Please copy the records below word for word, leaving out the pictures.
◆ ◆ ◆
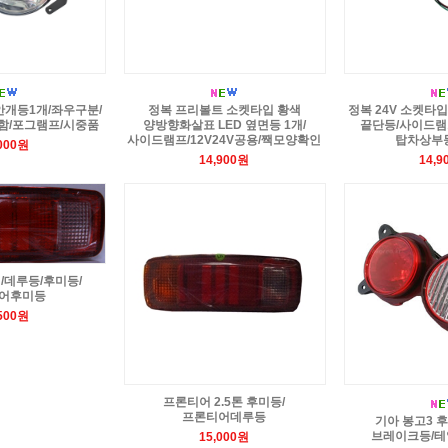
 안개등1개/좌우구분/
정복 프리볼트 소켓타입 황색
정복 24V 소켓타입
함/포그램프/시중품
양방향화살표 LED 옆면등 1개/
끝단등/사이드램프
사이드램프/12V24V공용/짹모양확인
탑차상부
,000원
14,900원
14,9
/데루등/후미등/
어후미등
,500원
프론티어 2.5톤 후미등/
프론티어데루등
기아 봉고3 
브레이크등/테
15,000원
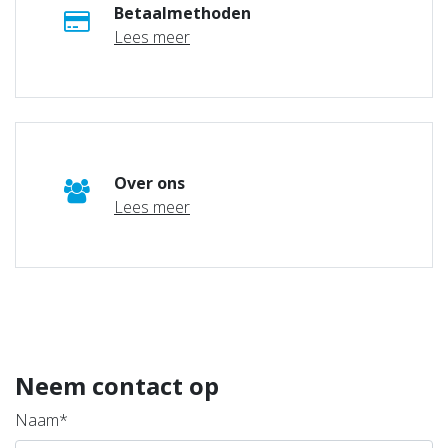
Betaalmethoden
Lees meer
Over ons
Lees meer
Neem contact op
Naam*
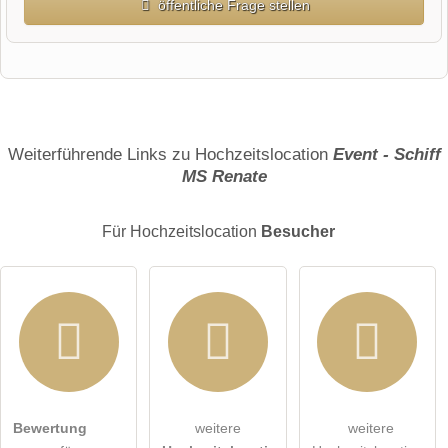
öffentliche Frage stellen
Vorname
Name
Weiterführende Links zu Hochzeitslocation
Event - Schiff
MS Renate
E-Mail-Adresse (wird nicht veröffentlicht)
Für Hochzeitslocation
Besucher
Hiermit akzeptiere ich die
AGB
.
Bewertung
weitere
weitere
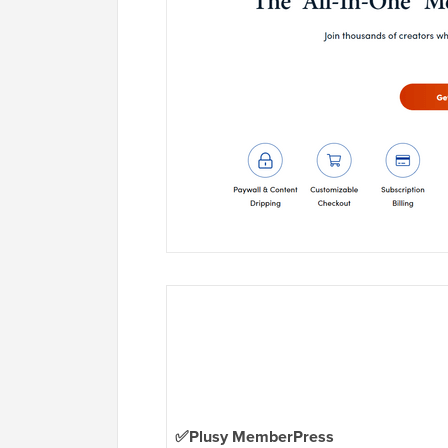
✅Plusy MemberPress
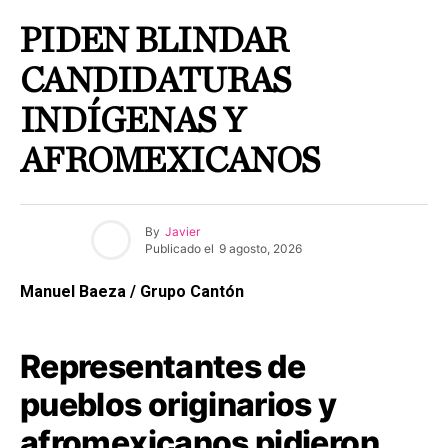
PIDEN BLINDAR
CANDIDATURAS
INDÍGENAS Y
AFROMEXICANOS
By
Javier
Publicado el
9 agosto, 2026
Manuel Baeza / Grupo Cantón
Representantes de
pueblos originarios y
afromexicanos pidieron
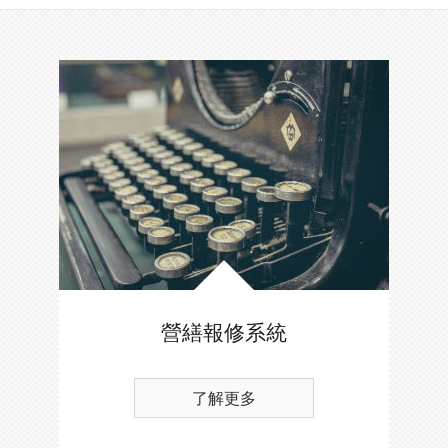
營繕報修系統
了解更多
◆ ◆ ◆
Task response:
 안개등1개/좌우구분/
정복 프리볼트 소켓타입 황색
정복 24V 소켓타입
함/포그램프/시중품
양방향화살표 LED 옆면등 1개/
끝단등/사이드램프
사이드램프/12V24V공용/짹모양확인
탑차상부
,000원
14,900원
14,9
/데루등/후미등/
어후미등
,500원
프론티어 2.5톤 후미등/
프론티어데루등
기아 봉고3 
브레이크등/테
15,000원
Betaalmethoden
Lees meer
Over ons
Lees meer
Neem contact op
Naam*
öffentliche Frage stellen
Vorname
Name
Weiterführende Links zu Hochzeitslocation
Event - Schiff
MS Renate
E-Mail-Adresse (wird nicht veröffentlicht)
Für Hochzeitslocation
Besucher
Hiermit akzeptiere ich die
AGB
.
Bewertung
weitere
weitere
✅Plusy MemberPress
PIDEN BLINDAR
CANDIDATURAS
INDÍGENAS Y
AFROMEXICANOS
By
Javier
Publicado el
9 agosto, 2026
Manuel Baeza / Grupo Cantón
Representantes de
pueblos originarios y
afromexicanos pidieron
營繕報修系統
了解更多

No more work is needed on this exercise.